Um mês depois, Nathan apareceu no apartamento dela com uma notícia devastadora.

— Descobriram que tenho cancro. Está avançado.

Disse que não sabia quanto tempo lhe restava e que não queria enfrentar tudo sozinho. Então colocou um anel sobre a mesa.

— Casa comigo.

Sofia hesitou. Tudo estava a acontecer depressa demais, mas depois de quase perder a própria vida aprendera que o futuro não era garantido. Além disso, amava-o.

Aceitou.

Antes da pequena cerimónia, porém, fez-lhe um pedido.

— Promete-me que não existem segredos entre nós.

Nathan olhou-a nos olhos.

— Prometo.

Poucos minutos depois de serem declarados marido e mulher, Nathan aproximou-se dela e sussurrou:

— Agora posso finalmente contar-te a verdade.

Sofia ficou gelada.

Nathan confessou que não tinha descoberto a doença depois do transplante.

Já sabia antes.

Mas essa não era a maior revelação.

Anos antes, o pai de Nathan tinha morrido à espera de um transplante. Desde então, Nathan prometera que, se algum dia pudesse salvar alguém, o faria. Quando soube de Sofia através de uma enfermeira amiga da família, decidiu fazer os testes.

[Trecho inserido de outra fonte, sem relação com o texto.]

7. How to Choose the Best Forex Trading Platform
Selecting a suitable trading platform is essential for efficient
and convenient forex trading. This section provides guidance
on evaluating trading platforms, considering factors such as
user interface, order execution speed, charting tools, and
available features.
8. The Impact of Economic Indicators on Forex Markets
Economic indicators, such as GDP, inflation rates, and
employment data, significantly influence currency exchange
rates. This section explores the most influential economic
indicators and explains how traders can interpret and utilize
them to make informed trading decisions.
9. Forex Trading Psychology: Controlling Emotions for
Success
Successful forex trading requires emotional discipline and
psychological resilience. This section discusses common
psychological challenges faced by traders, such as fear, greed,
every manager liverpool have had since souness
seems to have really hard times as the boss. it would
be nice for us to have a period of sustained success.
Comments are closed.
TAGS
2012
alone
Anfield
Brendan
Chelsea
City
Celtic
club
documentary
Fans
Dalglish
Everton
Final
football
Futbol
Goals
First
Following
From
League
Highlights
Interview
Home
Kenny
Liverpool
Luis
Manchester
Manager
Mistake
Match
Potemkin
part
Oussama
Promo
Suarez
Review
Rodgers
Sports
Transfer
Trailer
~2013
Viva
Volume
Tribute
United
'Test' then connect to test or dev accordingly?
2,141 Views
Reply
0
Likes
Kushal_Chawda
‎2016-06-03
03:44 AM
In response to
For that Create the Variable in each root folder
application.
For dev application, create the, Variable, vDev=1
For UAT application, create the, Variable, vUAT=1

— Não te dei o rim porque estava apaixonado por ti — explicou. — Apaixonei-me por ti depois. Mas escondi a doença porque sabia que nunca terias aceitado a doação se soubesses que eu próprio estava doente.

Sofia sentiu-se traída.

Durante alguns minutos, não conseguiu responder.

Depois perguntou:

— E o cancro? É mesmo terminal?

Nathan abanou a cabeça.

— Os médicos dizem que é grave, mas existe tratamento. Eu disse que era terminal porque tive medo de que recusasses casar comigo se soubesses que ainda havia esperança.

Foi essa mentira que quase destruiu tudo.

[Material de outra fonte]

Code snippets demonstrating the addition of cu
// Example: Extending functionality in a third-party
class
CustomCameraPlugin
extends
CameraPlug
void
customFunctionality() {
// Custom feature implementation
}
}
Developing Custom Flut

Sofia tirou a aliança e colocou-a sobre a mesa.

— Salvaste a minha vida, Nathan. Mas isso não te dá o direito de decidir por mim.

Nathan não tentou impedi-la.

Nas semanas seguintes, começou o tratamento e respeitou a distância que ela pediu.

Meses depois, quando os exames mostraram que a doença estava a responder à terapia, Sofia voltou a procurá-lo.

Não porque lhe devesse alguma coisa.

Mas porque ainda o amava.

Desta vez, começaram de novo — sem culpa, sem pressa e, sobretudo, sem segredos.

Um ano depois, renovaram os votos numa pequena cerimónia.

E quando Nathan segurou a mão dela, não havia nenhuma verdade escondida para contar.